Perpetua would dramatically increase the mine’s footprint, digging three pits hundreds of feet deep. According to analyzes from environmental critics, this would divert streams and a river, potentially damaging more than 20 percent of the area’s salmon and trout habitat. (The company disputes these assessments and says it would actually increase salmon habitat by restoring damaged rivers.) The Environmental Protection Agency has said the mine could produce mercury pollution and lasting contamination of streams and rivers. underground waters.
Mining machines on site will crush millions of tons of ore and then use cyanide to extract the gold. The waste, a contaminated sludge of 100 million tons of soil and water, will be stored in a mountain valley behind a 450-foot stone dam. Perpetua says it is a secure design, fortified by liners and a huge rock buttress, but a spill or leak could harm fragile fish populations and cause long-term environmental damage.

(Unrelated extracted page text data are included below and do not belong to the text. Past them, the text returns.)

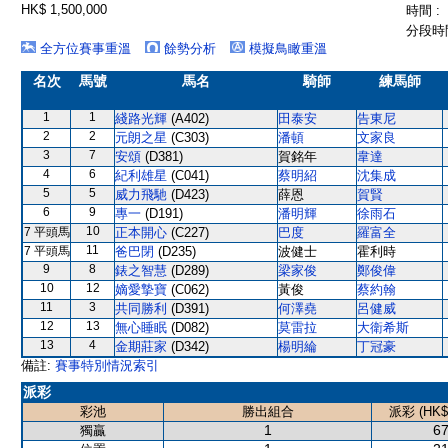
HK$ 1,500,000
時間 :
分段時間
全方位賽事重溫
餘勢分析
模擬鳥瞰重溫
名次
馬號
馬名
騎師
練馬師
1
1
綫路光輝
(A402)
田泰安
告東尼
2
2
元朗之星
(C303)
潘頓
文家良
3
7
安頌
(D381)
賀銘年
韋達
4
6
紀利雄星
(C041)
蔡明紹
沈集成
5
5
威力飛馳
(D423)
薛恩
賀賢
6
9
專一
(D191)
潘明輝
徐雨石
10
7 平頭馬
正本開心
(C227)
巴度
羅富全
11
7 平頭馬
爸巴閉
(D235)
波健士
霍利時
9
8
錶之智慧
(D289)
梁家俊
鄭俊偉
10
12
嫡愛摯寶
(C062)
黃俊
蔡約翰
11
3
共同勝利
(D391)
何澤堯
呂健威
12
13
無心睡眠
(D082)
莫雷拉
大衛希斯
13
4
金期莊家
(D342)
楊明綸
丁冠豪
備註:
賽事特別情況索引
派彩
彩池
勝出組合
派彩 (HK$
1
67
獨贏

To transport thousands of construction workers, miners and support crews to a remote site on winding and rutted dirt roads, Perpetua plans to dig a new road on the edge of pristine wilderness. Heavy trucks will make 65 trips a day for years. Some residents who have watched drivers lose control and hurtle down mountains, their trucks landing in streams, say they are terrified of the environmental consequences of a roadside spill.
A lobbying campaign in Washington
Perpetua has spent hundreds of thousands of dollars wooing neighboring communities and reviving its image as a mining company that can help produce the technology to wean America off fossil fuels.
The company’s largest shareholder is billionaire investor John Paulson, a supporter of former President Donald J. Trump, but Perpetua has reached out to pressure politicians in Washington. The company spent $ 200,000 in Washington, DC, lobbying, retaining a former Obama energy policy official and an aide to former Senator Harry Reid, a powerful Democrat in the United States. Nevada with close ties to the mining industry.
The company has also made unusual efforts to build support for local communities. He presented a plan to local officials promising to give grants to a nonprofit foundation he set up to support community projects, with the company contributing more each time the project reached a new milestone – after securing federal approval, after obtaining final permits, after starting construction. and after the start of production.
Colby Nielsen, chairman of McCall’s town council, said many residents were opposed to the project and he felt the company’s proposal was inappropriate.